REQUIRED ACTION: Restate word for word the entries below, starting with the line with "PERHIMPUNAN BULANAN KAKITANGAN" and continuing through the line with "dalam kalangan warga kerja MDPP.". Include both of those lines and no others.

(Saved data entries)
--- START ---
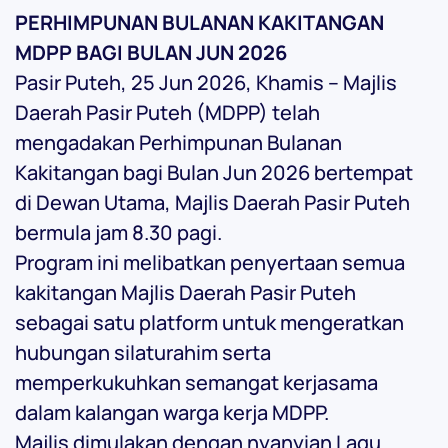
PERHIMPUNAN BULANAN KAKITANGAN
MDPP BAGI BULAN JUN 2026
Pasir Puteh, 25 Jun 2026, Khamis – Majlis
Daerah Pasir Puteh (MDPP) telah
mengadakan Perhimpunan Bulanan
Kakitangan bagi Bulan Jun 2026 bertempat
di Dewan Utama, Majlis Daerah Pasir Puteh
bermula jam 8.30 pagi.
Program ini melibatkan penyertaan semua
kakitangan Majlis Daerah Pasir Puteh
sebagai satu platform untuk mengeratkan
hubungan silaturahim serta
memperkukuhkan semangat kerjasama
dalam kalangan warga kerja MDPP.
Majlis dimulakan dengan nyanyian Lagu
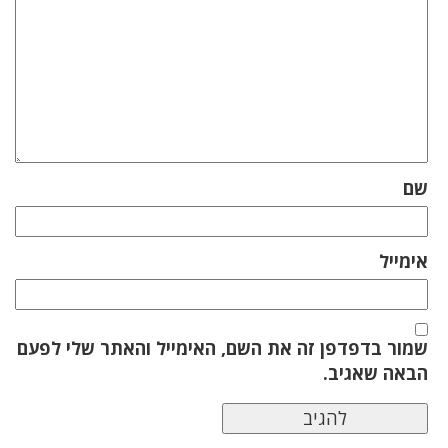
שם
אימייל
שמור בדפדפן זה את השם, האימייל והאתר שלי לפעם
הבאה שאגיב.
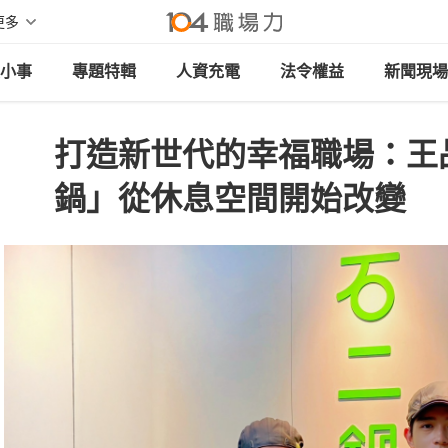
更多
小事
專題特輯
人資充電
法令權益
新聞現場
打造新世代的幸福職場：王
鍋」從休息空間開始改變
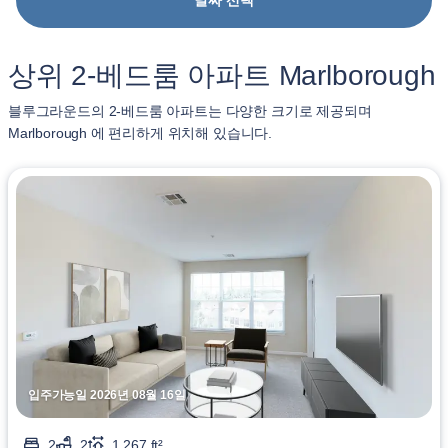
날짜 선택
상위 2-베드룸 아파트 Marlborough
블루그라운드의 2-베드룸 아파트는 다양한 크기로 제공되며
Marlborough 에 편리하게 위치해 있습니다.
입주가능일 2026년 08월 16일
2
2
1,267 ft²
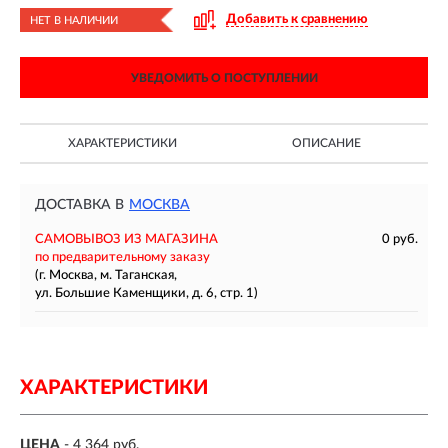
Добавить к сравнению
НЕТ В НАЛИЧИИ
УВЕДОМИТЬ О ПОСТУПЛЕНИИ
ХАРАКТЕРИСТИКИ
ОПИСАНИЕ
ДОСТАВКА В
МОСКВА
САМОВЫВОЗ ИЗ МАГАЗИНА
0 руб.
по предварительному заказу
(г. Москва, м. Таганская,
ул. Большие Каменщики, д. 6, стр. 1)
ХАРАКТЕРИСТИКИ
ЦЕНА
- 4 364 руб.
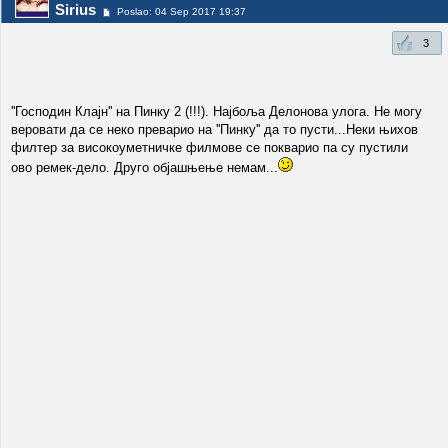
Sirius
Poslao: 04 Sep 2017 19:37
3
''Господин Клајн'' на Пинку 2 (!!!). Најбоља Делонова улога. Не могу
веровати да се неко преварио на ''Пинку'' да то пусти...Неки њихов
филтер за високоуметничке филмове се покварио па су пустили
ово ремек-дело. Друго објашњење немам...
--- END ---
--- START ---
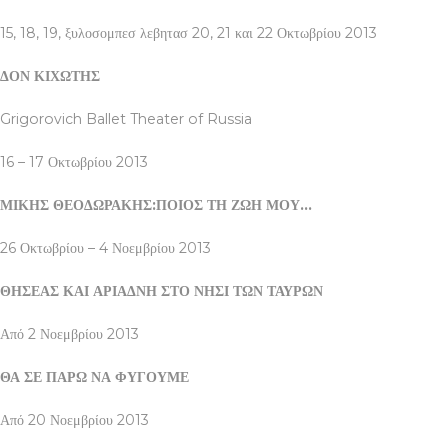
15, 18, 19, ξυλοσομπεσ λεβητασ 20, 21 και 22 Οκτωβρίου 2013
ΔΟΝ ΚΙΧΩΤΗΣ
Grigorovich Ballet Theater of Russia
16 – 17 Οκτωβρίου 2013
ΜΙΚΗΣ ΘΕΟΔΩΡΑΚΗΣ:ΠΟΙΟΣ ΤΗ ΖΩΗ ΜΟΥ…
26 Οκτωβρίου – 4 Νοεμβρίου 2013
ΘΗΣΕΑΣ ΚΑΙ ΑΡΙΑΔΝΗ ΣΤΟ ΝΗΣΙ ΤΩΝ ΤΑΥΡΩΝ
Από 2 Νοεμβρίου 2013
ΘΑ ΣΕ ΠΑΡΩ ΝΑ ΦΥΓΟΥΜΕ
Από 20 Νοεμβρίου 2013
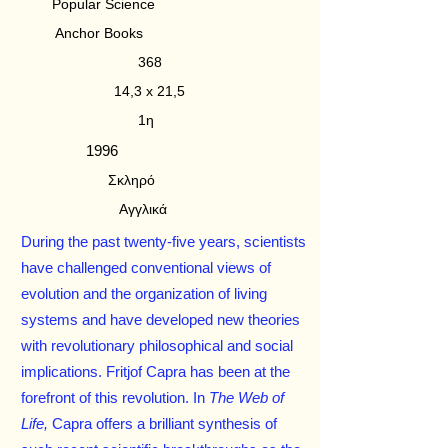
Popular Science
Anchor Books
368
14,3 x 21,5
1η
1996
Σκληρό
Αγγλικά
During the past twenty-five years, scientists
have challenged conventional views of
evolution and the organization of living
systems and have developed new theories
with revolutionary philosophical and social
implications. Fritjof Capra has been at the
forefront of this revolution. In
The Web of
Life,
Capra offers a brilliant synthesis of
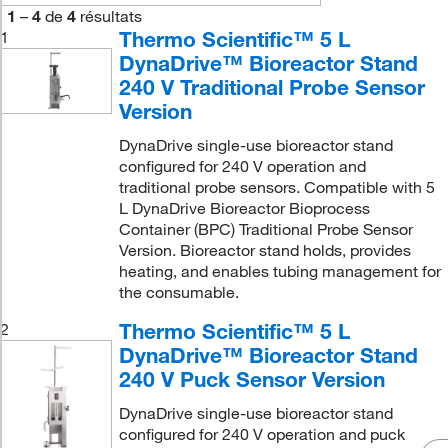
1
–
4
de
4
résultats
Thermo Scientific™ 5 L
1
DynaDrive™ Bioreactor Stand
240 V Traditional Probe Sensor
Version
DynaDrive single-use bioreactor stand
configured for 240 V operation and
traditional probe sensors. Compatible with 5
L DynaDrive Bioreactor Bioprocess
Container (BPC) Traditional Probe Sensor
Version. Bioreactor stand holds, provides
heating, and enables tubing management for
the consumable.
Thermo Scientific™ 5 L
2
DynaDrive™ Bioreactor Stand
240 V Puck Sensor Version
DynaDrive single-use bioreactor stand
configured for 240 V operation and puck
--- END ---
--- START ---
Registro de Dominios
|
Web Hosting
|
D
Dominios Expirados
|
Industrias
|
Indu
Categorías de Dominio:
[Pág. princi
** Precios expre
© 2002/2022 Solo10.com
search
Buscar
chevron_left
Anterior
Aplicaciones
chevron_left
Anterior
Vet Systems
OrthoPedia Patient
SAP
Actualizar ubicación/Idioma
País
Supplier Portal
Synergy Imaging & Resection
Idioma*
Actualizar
--- END ---
REPLY:
PERHIMPUNAN BULANAN KAKITANGAN
MDPP BAGI BULAN JUN 2026
Pasir Puteh, 25 Jun 2026, Khamis – Majlis
Daerah Pasir Puteh (MDPP) telah
mengadakan Perhimpunan Bulanan
Kakitangan bagi Bulan Jun 2026 bertempat
di Dewan Utama, Majlis Daerah Pasir Puteh
bermula jam 8.30 pagi.
Program ini melibatkan penyertaan semua
kakitangan Majlis Daerah Pasir Puteh
sebagai satu platform untuk mengeratkan
hubungan silaturahim serta
memperkukuhkan semangat kerjasama
dalam kalangan warga kerja MDPP.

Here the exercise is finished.